Epsikitiáskuk is what the Mi’kmaq people of Elsipogtog First Nation called the Molus River.

The settlement had a post office between 1867 and 1970, which was named Moulies River from 1867 to 1950, and then Molus River until 1970. In 1871, the population was 150. In 1898, there was a church, the population had risen to 300, and it was a "farming, fishing and lumbering settlement".

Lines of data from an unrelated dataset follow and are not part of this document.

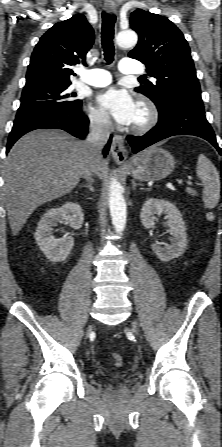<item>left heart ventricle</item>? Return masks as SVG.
Listing matches in <instances>:
<instances>
[{"label":"left heart ventricle","instance_id":"obj_1","mask_svg":"<svg viewBox=\"0 0 222 447\" xmlns=\"http://www.w3.org/2000/svg\"><path fill=\"white\" fill-rule=\"evenodd\" d=\"M140 117H141V113H140L139 110H137V115H136V118H135L134 122L138 121L140 119Z\"/></svg>","mask_w":222,"mask_h":447}]
</instances>
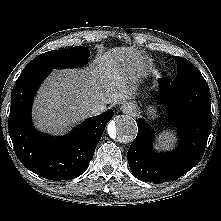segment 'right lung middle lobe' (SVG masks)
<instances>
[{"mask_svg": "<svg viewBox=\"0 0 221 221\" xmlns=\"http://www.w3.org/2000/svg\"><path fill=\"white\" fill-rule=\"evenodd\" d=\"M89 56V49L84 46L52 50L34 58L26 65L24 70L30 68L62 69L80 67L86 63Z\"/></svg>", "mask_w": 221, "mask_h": 221, "instance_id": "dd1d6c3e", "label": "right lung middle lobe"}]
</instances>
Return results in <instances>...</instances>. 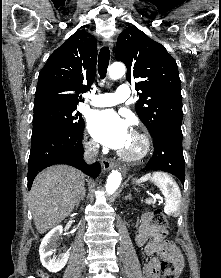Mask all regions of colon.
Instances as JSON below:
<instances>
[{
  "instance_id": "5ec220e1",
  "label": "colon",
  "mask_w": 221,
  "mask_h": 278,
  "mask_svg": "<svg viewBox=\"0 0 221 278\" xmlns=\"http://www.w3.org/2000/svg\"><path fill=\"white\" fill-rule=\"evenodd\" d=\"M150 219L153 225L162 228L167 229L168 228V221L165 217V215L162 213L161 210H154L150 214ZM161 270L165 278H174L176 274V267L174 263L171 261H163L161 263ZM47 278V277H44Z\"/></svg>"
}]
</instances>
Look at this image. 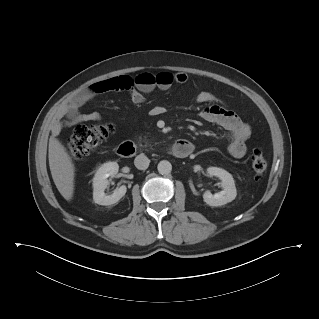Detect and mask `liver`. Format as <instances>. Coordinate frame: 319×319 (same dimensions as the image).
<instances>
[{"label":"liver","instance_id":"6515ba94","mask_svg":"<svg viewBox=\"0 0 319 319\" xmlns=\"http://www.w3.org/2000/svg\"><path fill=\"white\" fill-rule=\"evenodd\" d=\"M48 158L56 188L64 199L71 200L74 194L75 166L64 145L54 135L49 139Z\"/></svg>","mask_w":319,"mask_h":319}]
</instances>
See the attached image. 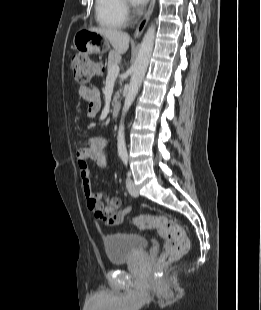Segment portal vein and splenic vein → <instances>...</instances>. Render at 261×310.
<instances>
[{"label": "portal vein and splenic vein", "mask_w": 261, "mask_h": 310, "mask_svg": "<svg viewBox=\"0 0 261 310\" xmlns=\"http://www.w3.org/2000/svg\"><path fill=\"white\" fill-rule=\"evenodd\" d=\"M118 74H119V66L118 65L112 66L108 70V77H117Z\"/></svg>", "instance_id": "1"}]
</instances>
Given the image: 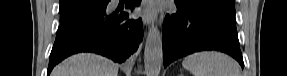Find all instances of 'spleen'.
Returning <instances> with one entry per match:
<instances>
[{"label":"spleen","mask_w":287,"mask_h":76,"mask_svg":"<svg viewBox=\"0 0 287 76\" xmlns=\"http://www.w3.org/2000/svg\"><path fill=\"white\" fill-rule=\"evenodd\" d=\"M182 66L194 76H241L238 64L231 57L215 51L189 55Z\"/></svg>","instance_id":"1"}]
</instances>
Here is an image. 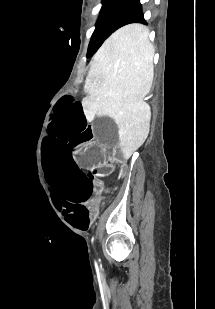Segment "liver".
<instances>
[{
  "label": "liver",
  "instance_id": "obj_1",
  "mask_svg": "<svg viewBox=\"0 0 215 309\" xmlns=\"http://www.w3.org/2000/svg\"><path fill=\"white\" fill-rule=\"evenodd\" d=\"M153 56L148 26L126 24L98 48L86 76L84 112L114 118L124 159H130L148 136L151 110L143 98L153 82Z\"/></svg>",
  "mask_w": 215,
  "mask_h": 309
}]
</instances>
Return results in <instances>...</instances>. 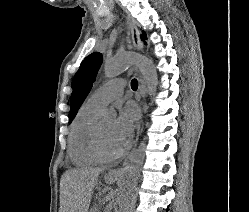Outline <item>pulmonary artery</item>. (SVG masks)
Wrapping results in <instances>:
<instances>
[{
    "instance_id": "e3ab8cb5",
    "label": "pulmonary artery",
    "mask_w": 249,
    "mask_h": 212,
    "mask_svg": "<svg viewBox=\"0 0 249 212\" xmlns=\"http://www.w3.org/2000/svg\"><path fill=\"white\" fill-rule=\"evenodd\" d=\"M124 88L125 80L123 78L112 79L95 90L88 101L102 109L111 101L121 97L124 93Z\"/></svg>"
}]
</instances>
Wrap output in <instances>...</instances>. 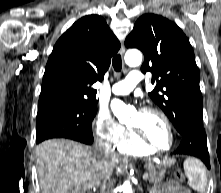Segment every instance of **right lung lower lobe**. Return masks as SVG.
I'll return each mask as SVG.
<instances>
[{"instance_id":"1","label":"right lung lower lobe","mask_w":221,"mask_h":193,"mask_svg":"<svg viewBox=\"0 0 221 193\" xmlns=\"http://www.w3.org/2000/svg\"><path fill=\"white\" fill-rule=\"evenodd\" d=\"M86 141H87L86 144H91L93 142V138L92 139H87Z\"/></svg>"}]
</instances>
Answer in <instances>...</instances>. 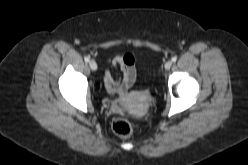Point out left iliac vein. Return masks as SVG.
Wrapping results in <instances>:
<instances>
[{
	"label": "left iliac vein",
	"instance_id": "obj_1",
	"mask_svg": "<svg viewBox=\"0 0 248 165\" xmlns=\"http://www.w3.org/2000/svg\"><path fill=\"white\" fill-rule=\"evenodd\" d=\"M171 66H172V62L171 61H167L165 63V65H164V67H165L166 70H169L171 68Z\"/></svg>",
	"mask_w": 248,
	"mask_h": 165
}]
</instances>
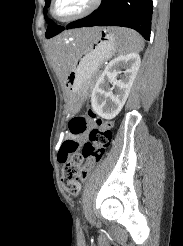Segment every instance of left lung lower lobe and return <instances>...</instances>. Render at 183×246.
<instances>
[{"label": "left lung lower lobe", "instance_id": "obj_1", "mask_svg": "<svg viewBox=\"0 0 183 246\" xmlns=\"http://www.w3.org/2000/svg\"><path fill=\"white\" fill-rule=\"evenodd\" d=\"M152 0H102L89 16L69 23L65 29L91 26H121L139 32L150 39Z\"/></svg>", "mask_w": 183, "mask_h": 246}]
</instances>
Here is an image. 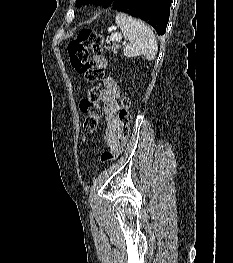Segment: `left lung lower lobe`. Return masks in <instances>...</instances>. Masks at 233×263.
I'll return each mask as SVG.
<instances>
[{"label":"left lung lower lobe","instance_id":"left-lung-lower-lobe-1","mask_svg":"<svg viewBox=\"0 0 233 263\" xmlns=\"http://www.w3.org/2000/svg\"><path fill=\"white\" fill-rule=\"evenodd\" d=\"M171 2L172 0H115L111 8L145 20L159 35H163L169 20Z\"/></svg>","mask_w":233,"mask_h":263}]
</instances>
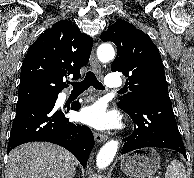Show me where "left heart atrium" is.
Wrapping results in <instances>:
<instances>
[{
	"label": "left heart atrium",
	"mask_w": 194,
	"mask_h": 178,
	"mask_svg": "<svg viewBox=\"0 0 194 178\" xmlns=\"http://www.w3.org/2000/svg\"><path fill=\"white\" fill-rule=\"evenodd\" d=\"M80 119L83 123L98 130L112 129L119 125L118 115L108 111L103 103L85 107L80 112Z\"/></svg>",
	"instance_id": "39dd6f15"
}]
</instances>
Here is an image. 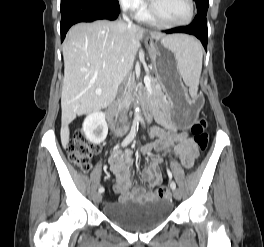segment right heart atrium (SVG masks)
I'll return each mask as SVG.
<instances>
[{
    "label": "right heart atrium",
    "instance_id": "obj_1",
    "mask_svg": "<svg viewBox=\"0 0 264 247\" xmlns=\"http://www.w3.org/2000/svg\"><path fill=\"white\" fill-rule=\"evenodd\" d=\"M120 6L129 12H138L145 7L144 0H118Z\"/></svg>",
    "mask_w": 264,
    "mask_h": 247
}]
</instances>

A wharf, with a frontage 95 ft long, was constructed in September 1917 by the Department of Public Works. Made of stone-filled cribwork, it was built as a place to land boats and to store shell mud. Shell mud (also called oyster mud or mussel mud) is a "dense mudlike deposit of the remains of generations of bivalves and crustaceans". Because the shells of bivalves—such as oysters and mussels—are almost entirely composed of calcium carbonate, shell muds are a source of agricultural lime.

A possible source for the word Molus is from the French language spoken by Acadian living in the Richibucto River area, with the word "moluёs" being a French word for a tidal flat mussel, a type of shellfish commonly found on muddy beaches along the river.

For a period from about 1850–1900 the name on maps was often spelled Moulies River and moulies is a type of coal shale that was harvested during the days of coal mining operations along the Coal Branch River, which is another tributary of the Richibucto River Estuary. There is also an old oral tradition that the river may have been named for a Henry Molus, an early settler or explorer in the area.